====== The records

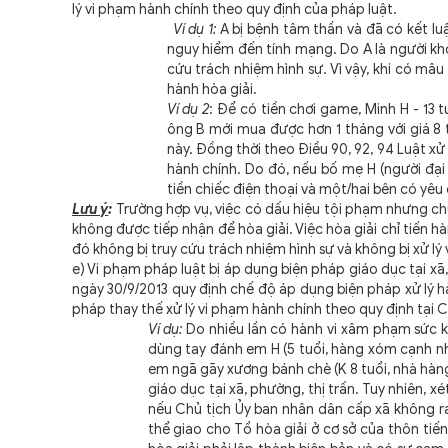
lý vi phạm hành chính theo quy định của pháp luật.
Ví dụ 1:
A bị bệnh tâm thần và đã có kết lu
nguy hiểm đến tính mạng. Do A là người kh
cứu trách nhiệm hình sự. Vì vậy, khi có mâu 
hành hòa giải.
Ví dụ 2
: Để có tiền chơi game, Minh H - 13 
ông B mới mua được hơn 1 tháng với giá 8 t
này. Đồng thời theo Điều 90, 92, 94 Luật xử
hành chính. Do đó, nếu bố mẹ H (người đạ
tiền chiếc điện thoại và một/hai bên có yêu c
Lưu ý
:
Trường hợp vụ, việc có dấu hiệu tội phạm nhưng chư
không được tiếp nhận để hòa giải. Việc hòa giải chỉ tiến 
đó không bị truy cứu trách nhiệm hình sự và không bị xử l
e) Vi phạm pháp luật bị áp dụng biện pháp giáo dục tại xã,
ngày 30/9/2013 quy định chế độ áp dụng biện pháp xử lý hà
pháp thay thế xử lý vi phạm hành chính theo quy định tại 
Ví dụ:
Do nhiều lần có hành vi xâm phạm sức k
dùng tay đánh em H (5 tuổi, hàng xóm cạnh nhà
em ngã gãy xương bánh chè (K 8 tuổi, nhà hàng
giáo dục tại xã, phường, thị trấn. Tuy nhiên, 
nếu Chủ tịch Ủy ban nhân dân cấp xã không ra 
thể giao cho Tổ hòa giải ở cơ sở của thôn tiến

============
====== The records

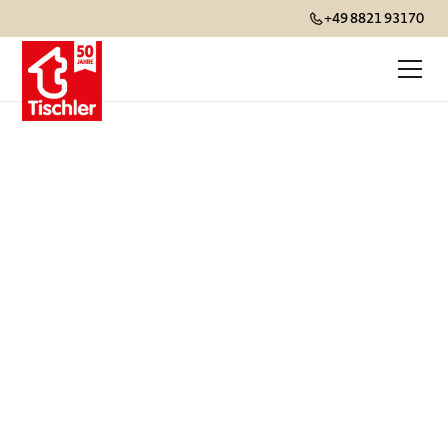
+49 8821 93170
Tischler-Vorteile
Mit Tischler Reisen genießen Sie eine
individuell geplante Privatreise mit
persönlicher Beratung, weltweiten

============
====== The records

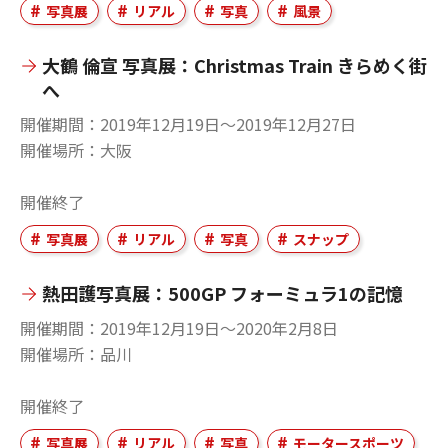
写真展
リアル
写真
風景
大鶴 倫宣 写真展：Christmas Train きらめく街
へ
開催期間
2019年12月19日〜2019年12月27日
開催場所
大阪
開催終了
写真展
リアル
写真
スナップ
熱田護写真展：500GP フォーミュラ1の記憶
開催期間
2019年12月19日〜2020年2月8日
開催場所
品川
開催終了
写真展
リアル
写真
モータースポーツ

============

Taking the lines above, repeat exactly those from the line that contains "đó không bị" through the line that contains "Do nhiều lần có hành vi xâm phạm sức k", and both of those lines as well. Include nothing else.

đó không bị truy cứu trách nhiệm hình sự và không bị xử l
e) Vi phạm pháp luật bị áp dụng biện pháp giáo dục tại xã,
ngày 30/9/2013 quy định chế độ áp dụng biện pháp xử lý hà
pháp thay thế xử lý vi phạm hành chính theo quy định tại 
Ví dụ:
Do nhiều lần có hành vi xâm phạm sức k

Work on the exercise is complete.